Get into the habit of washing and fully drying your feet daily. Use antibacterial soap and rotate pairs of shoes to allow them to dry fully between wears. Disinfect socks in hot water or bleach. These simple hygiene steps go a long way in preventing smelly feet.

Hyperhidrosis

Hyperhidrosis is a condition marked by excessive sweating beyond what’s needed to regulate body temperature. People with hyperhidrosis of the feet often complain of sweaty, stinky feet no matter what they try. The sweat creates an environment where bacteria can multiply.

Prescription antiperspirants containing aluminum chloride can help reduce sweating. Iontophoresis treatments and Botox injections are other therapies for hyperhidrosis. Absorbent foot powders can help keep feet dry. Wearing moisture-wicking socks can also help. In severe cases, surgical procedures may be an option.

Poor Circulation

Peripheral arterial disease, a circulatory condition, can decrease blood flow to the feet. This impairs the body’s ability to heal skin wounds and fight infection on the feet. As a result, people with PAD often experience excess skin buildup, sores, fungi and foot odor.

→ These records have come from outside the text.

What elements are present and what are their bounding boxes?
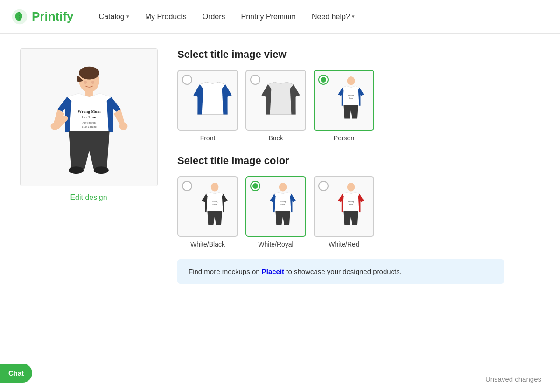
back-shirt-icon bbox=[259, 76, 303, 127]
view-option-back: Back bbox=[245, 70, 306, 142]
nav-my-products[interactable]: My Products bbox=[139, 9, 193, 25]
color-options-row: Wrong Mum White/Black bbox=[177, 176, 541, 248]
nav-orders[interactable]: Orders bbox=[196, 9, 232, 25]
person-label: Person bbox=[334, 134, 354, 142]
bottom-bar: Unsaved changes bbox=[0, 366, 560, 392]
svg-text:Wrong: Wrong bbox=[280, 200, 286, 203]
svg-point-21 bbox=[279, 183, 287, 191]
svg-text:Mum: Mum bbox=[349, 97, 353, 99]
right-panel: Select title image view Fron bbox=[177, 48, 541, 377]
svg-text:for Tom: for Tom bbox=[82, 115, 96, 119]
svg-point-3 bbox=[79, 67, 99, 80]
header: Printify Catalog ▾ My Products Orders Pr… bbox=[0, 0, 560, 34]
logo[interactable]: Printify bbox=[11, 8, 74, 25]
nav-catalog[interactable]: Catalog ▾ bbox=[92, 9, 136, 25]
person-radio[interactable] bbox=[318, 75, 329, 85]
color-section-title: Select title image color bbox=[177, 155, 541, 167]
svg-text:Mum: Mum bbox=[212, 203, 217, 206]
unsaved-changes-text: Unsaved changes bbox=[485, 375, 541, 383]
svg-point-13 bbox=[84, 81, 87, 84]
left-panel: Wrong Mum for Tom Ain't nothin' Than a m… bbox=[19, 48, 159, 377]
white-royal-label: White/Royal bbox=[258, 241, 293, 248]
chat-label: Chat bbox=[8, 369, 24, 377]
color-option-white-royal: Wrong Mum White/Royal bbox=[245, 176, 306, 248]
back-label: Back bbox=[268, 134, 283, 142]
placeit-banner: Find more mockups on Placeit to showcase… bbox=[177, 259, 504, 284]
view-option-back-card[interactable] bbox=[245, 70, 306, 131]
catalog-chevron-icon: ▾ bbox=[126, 14, 129, 20]
color-option-white-royal-card[interactable]: Wrong Mum bbox=[245, 176, 306, 237]
view-option-person-card[interactable]: Wrong Mum bbox=[314, 70, 374, 131]
svg-point-11 bbox=[69, 166, 84, 174]
main-nav: Catalog ▾ My Products Orders Printify Pr… bbox=[92, 9, 361, 25]
svg-point-24 bbox=[347, 183, 355, 191]
color-option-white-black: Wrong Mum White/Black bbox=[177, 176, 238, 248]
white-red-radio[interactable] bbox=[318, 181, 329, 191]
svg-point-10 bbox=[119, 123, 127, 130]
view-section-title: Select title image view bbox=[177, 48, 541, 61]
view-option-person: Wrong Mum Person bbox=[314, 70, 374, 142]
nav-premium[interactable]: Printify Premium bbox=[235, 9, 302, 25]
svg-point-15 bbox=[347, 76, 355, 85]
placeit-suffix: to showcase your designed products. bbox=[284, 268, 402, 275]
front-shirt-icon bbox=[190, 76, 235, 127]
white-royal-radio[interactable] bbox=[250, 181, 260, 191]
help-chevron-icon: ▾ bbox=[352, 14, 355, 20]
view-option-front: Front bbox=[177, 70, 238, 142]
color-option-white-black-card[interactable]: Wrong Mum bbox=[177, 176, 238, 237]
back-radio[interactable] bbox=[250, 75, 260, 85]
product-preview: Wrong Mum for Tom Ain't nothin' Than a m… bbox=[20, 48, 158, 186]
white-black-radio[interactable] bbox=[182, 181, 192, 191]
color-option-white-red: Wrong Mum White/Red bbox=[314, 176, 374, 248]
svg-point-14 bbox=[91, 81, 94, 84]
view-options-row: Front Back bbox=[177, 70, 541, 142]
nav-help[interactable]: Need help? ▾ bbox=[305, 9, 361, 25]
color-section: Select title image color Wrong bbox=[177, 155, 541, 248]
color-option-white-red-card[interactable]: Wrong Mum bbox=[314, 176, 374, 237]
logo-text: Printify bbox=[32, 9, 74, 24]
edit-design-link[interactable]: Edit design bbox=[70, 193, 107, 202]
placeit-link[interactable]: Placeit bbox=[262, 268, 284, 275]
product-image: Wrong Mum for Tom Ain't nothin' Than a m… bbox=[21, 48, 157, 186]
view-section: Select title image view Fron bbox=[177, 48, 541, 142]
view-option-front-card[interactable] bbox=[177, 70, 238, 131]
svg-text:Mum: Mum bbox=[280, 203, 285, 206]
svg-text:Mum: Mum bbox=[349, 203, 353, 206]
white-black-label: White/Black bbox=[190, 241, 225, 248]
svg-text:Ain't nothin': Ain't nothin' bbox=[82, 121, 96, 124]
white-red-label: White/Red bbox=[329, 241, 359, 248]
chat-button[interactable]: Chat bbox=[0, 364, 32, 383]
white-black-shirt-icon: Wrong Mum bbox=[190, 178, 235, 234]
white-red-shirt-icon: Wrong Mum bbox=[327, 178, 371, 234]
svg-text:Wrong: Wrong bbox=[212, 200, 218, 203]
logo-icon bbox=[11, 8, 28, 25]
svg-text:Than a mum!: Than a mum! bbox=[81, 125, 96, 128]
main-content: Wrong Mum for Tom Ain't nothin' Than a m… bbox=[0, 34, 560, 392]
svg-text:Wrong: Wrong bbox=[348, 94, 354, 96]
svg-point-12 bbox=[93, 166, 108, 174]
person-shirt-icon: Wrong Mum bbox=[327, 71, 371, 127]
svg-point-18 bbox=[211, 183, 219, 191]
front-radio[interactable] bbox=[182, 75, 192, 85]
svg-text:Wrong: Wrong bbox=[348, 200, 354, 203]
placeit-prefix: Find more mockups on bbox=[189, 268, 262, 275]
front-label: Front bbox=[200, 134, 216, 142]
white-royal-shirt-icon: Wrong Mum bbox=[259, 178, 303, 234]
svg-text:Wrong Mum: Wrong Mum bbox=[77, 109, 101, 114]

Daily foot care is important for improving circulation issues. Keep feet clean and moisturized to prevent cracking. Avoid going barefoot. Follow your doctor’s advice for managing PAD risk factors like smoking, high blood pressure, high cholesterol and diabetes. Compression stockings can also aid circulation.

Clogged Glands

The tiny sweat glands on the bottom of the feet can become clogged with dead skin cells and debris. This causes yellowish bumps called plantar filiform papillae. When the sweat can’t get out, it gets trapped within the glands and causes a funky odor.

Exfoliating the feet with a scrub brush or foot file removes dead skin and opens clogged glands. Soak feet first to soften skin. Don’t aggressively scrub or pick at feet, which can damage skin. An over-the-counter liquid callus remover with alpha hydroxy acid can also break down thick, smelly buildup on soles.

New Shoes

That “new shoe smell” some people love is actually caused by chemicals used in shoe manufacturing. Adhesives, dyes, finishes and other substances can cling to the insides of shoes. As you wear the shoes, friction releases these smells. The same goes for retained odors if shoes aren’t properly cleaned and dried between wears.

Before wearing new shoes, air them out outside or spray the insides with a diluted white vinegar solution to help neutralize odors. When breaking in shoes, wear them for short periods, allowing them to fully dry out each time. Proper shoe hygiene, including periodic washing, can prevent lingering smells. If the irritating smell continues, try a different shoe brand.

Infections

Skin conditions like warts, corns and ingrown toenails are prone to secondary bacterial and fungal infections. The infections thrive in the moist, dark environment inside shoes and socks. Ingrown toenails in particular smell unpleasant when infected.

See a podiatrist for stubborn warts, corns, ingrown nails and any other foot infections. They can properly diagnose, treat and remove any problematic tissue. Keep the feet clean and dry to prevent future infections. Disinfect socks and shoes and allow feet plenty of open air time.

Offensive foot odor, especially when chronic or combined with other symptoms, can negatively impact quality of life. Don’t brush it off − consult a podiatrist or dermatologist to discover the underlying cause. Proper treatment can banish the smell and get your feet fresh again. With consistent foot care, you can keep odor at bay and step out with confidence.